Soulstealers: The Chinese Sorcery Scare of 1768
Philip A. Kuhn. Soulstealers: The Chinese Sorcery Scare of 1768. Cambridge, Mass.: Harvard University Press, 1990.
Jun Zhang (2003)
Philip Kuhn’s Soulstealers provides a much broader picture than its title implies. Through the grand and strange story of the 1978 sorcery scare, he convincingly describes the socio-psychological stratum and political system of the Qianlong period, which, together with his examination of the social and economic setting of mid-eighteenth century, make a rich picture of China on the eve of its modern age.
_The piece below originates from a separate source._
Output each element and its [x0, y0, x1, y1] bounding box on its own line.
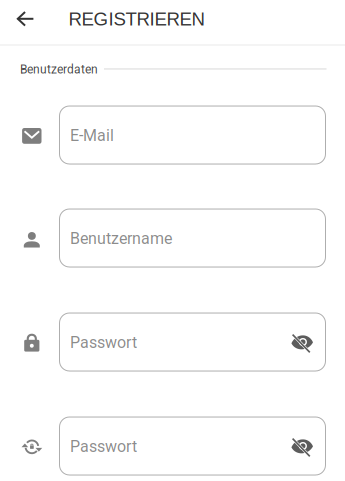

Kuhn attributes the queue-clipping crisis to fears about soulstealers from both the monarch and commoners. Although the Qianlong period is praised by historians as a “prosperous age,” the enormous pressure of the overpopulation and the worsening ratio of resources per capita actually put the ordinary people in a state of uneasiness, always feeling their lives were threatened by unseen ambient forces. Once the rumor of soulstealing spread, their long-suppressed anxiety and discontentment burst out and lashed on the strangers on move that they considered as dangerous “outsiders.” For the monarch, the queue-clipping soulstealers aroused his deepest worry on two issues: sedition and assimilation by Han. By finding and crushing Jiangnan’s grotesque counter-elite, the master sorcerers of the south, Qianlong believed that he could exorcise the decadence of Jiangnan culture. Thus the monarch and commoners collaborated to force the bureaucrats to press the campaign of prosecuting sorcery cases and the monks and beggars become the scapegoats.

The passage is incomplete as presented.